Should I scale ordinal data to use in analysis


#1

Hi,

I have data that includes some variables which are nominal (like gender-Male, female,other) and few other ordinal data variables whose values are from 1 to 5 (1-Very bad…5-Outstanding). There are some continuous variables such as salary.
Included dummy variables for nominal data and scaled the continuous variables using scale() function in R.

Should I scale the ordinal data variables as well using the scale() method or should they be included as is.

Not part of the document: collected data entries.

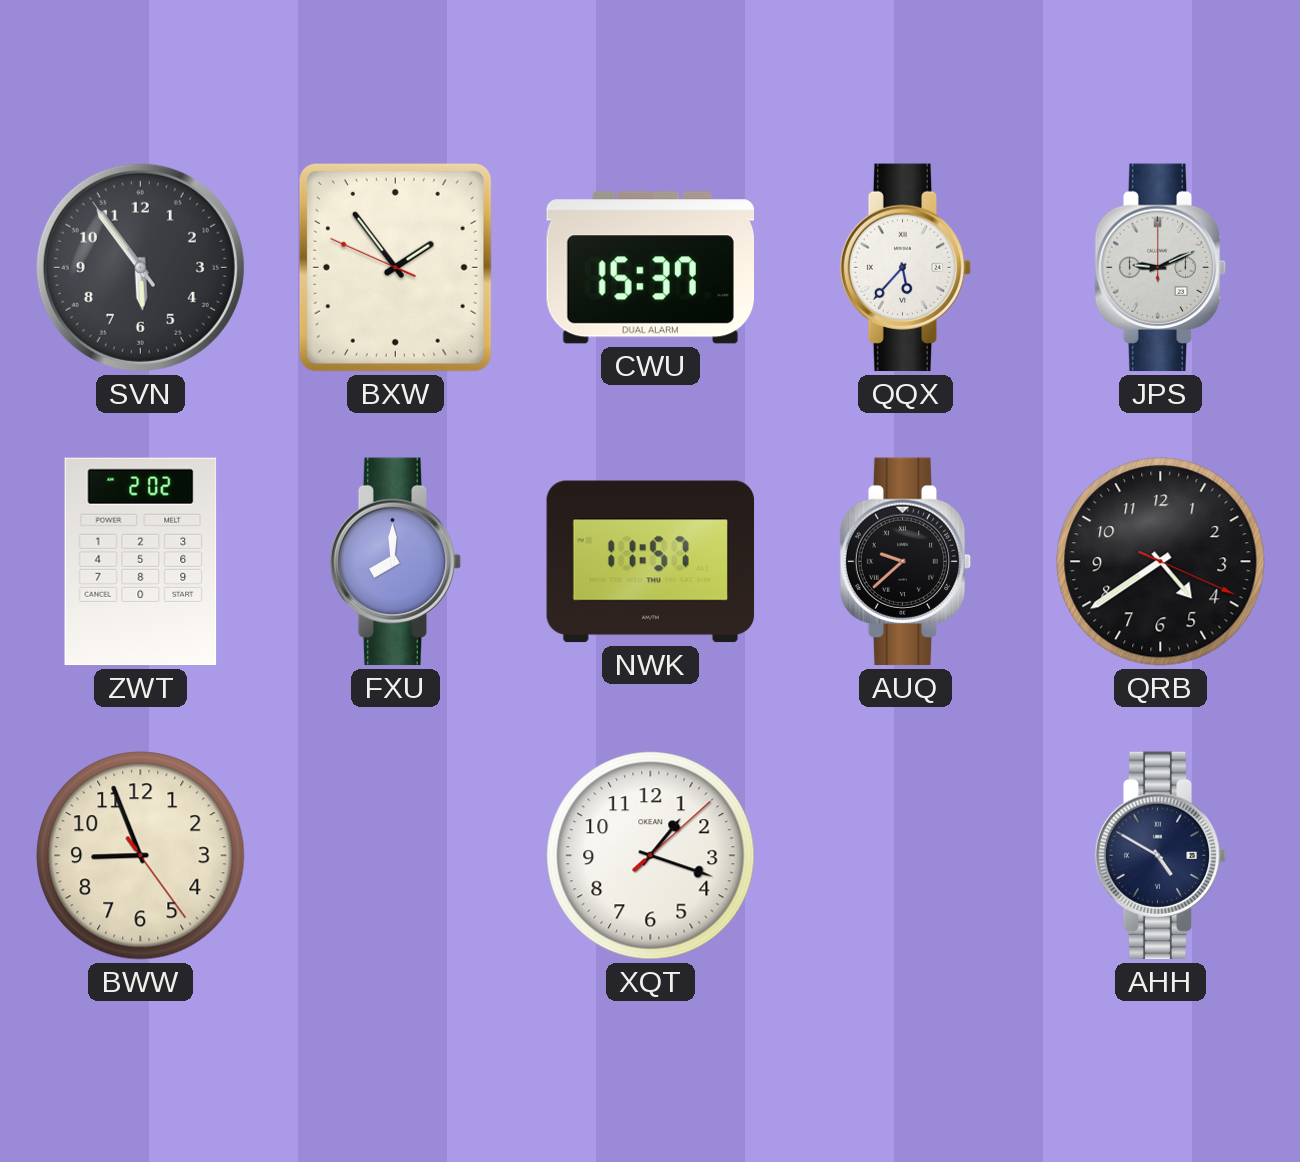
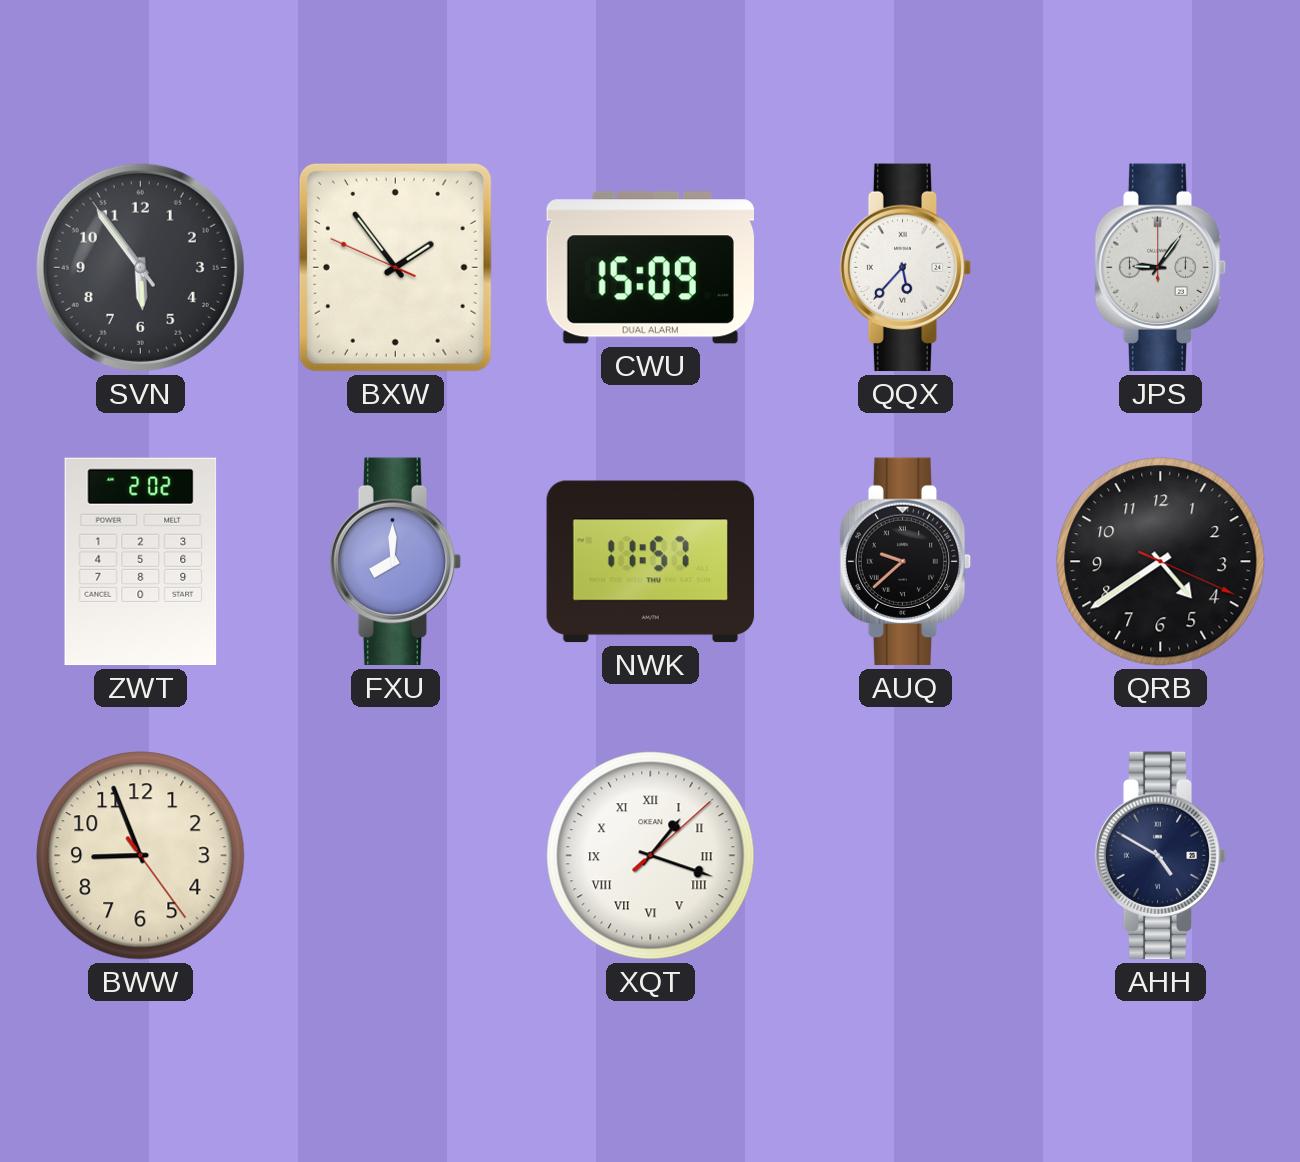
CWU: 15:37 -> 15:09
JPS: 9:11 -> 9:06
XQT numerals: Arabic -> Roman
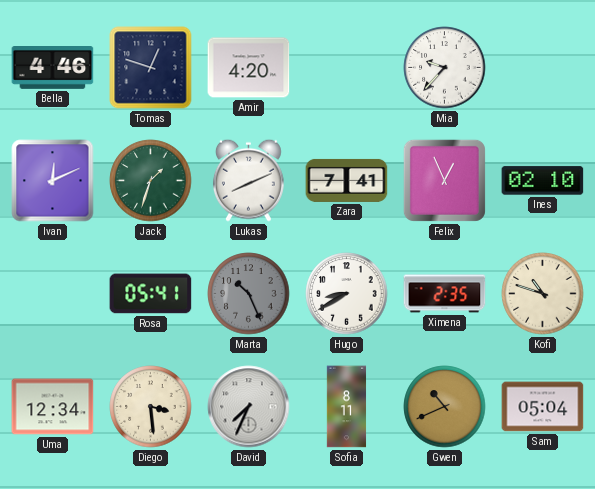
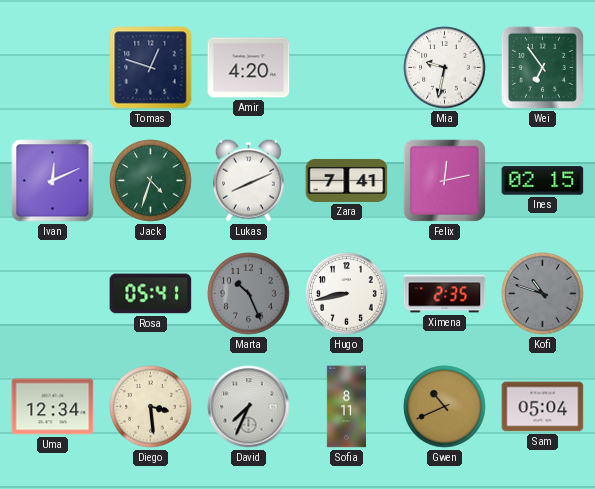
Bella: 4:46 -> none
Mia: 9:37 -> 9:32
Wei: none -> 6:54
Jack: 1:33 -> 4:33
Felix: 12:56 -> 12:13
Ines: 02:10 -> 02:15
Hugo: 8:40 -> 8:43
Kofi dial: cream -> grey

I want to create a model using classification techniques with this data and my target is categorical variable.

Please advise.

Thanks


#2

@kpksr,

I think scaling is usually a nice idea but your results might not be greatly impacted, even when you don’t scale ordinal variables. You can try it out yourself.

Regards,
Aayush


#3

Genuine question: What does scaling even mean in the context of ordinal variables?


#4

@anon: Converting High, medium, low to 3,2,1 and then doing a min max scaling or some other normalization method.


#5

Hi @kpksr
If you scale the continuous variables they could have a lower value than your nominal which go to 5. Based on the algorithm you use unscaled nominal will have higher weight as their variance in this case will be higher.
Hope this help
Alain


#6

Hi @kpksr

Great question and great answers in this thread. Besides your main goal, if at some point you need to do clustering to improve the classification accuracy, keep in mind the daisy() function from the cluster package to find distances using also nominal/ordinal data.

https://stat.ethz.ch/R-manual/R-devel/library/cluster/html/daisy.html

Regards,

Fernando


#7

Since it is a classification problem and if we use tree based models like decision tree ,random forest we don’t need to scale the variables. In the case of xgboost we also generally don’t do scaling. u can compare the validation score of models with and without using scaling.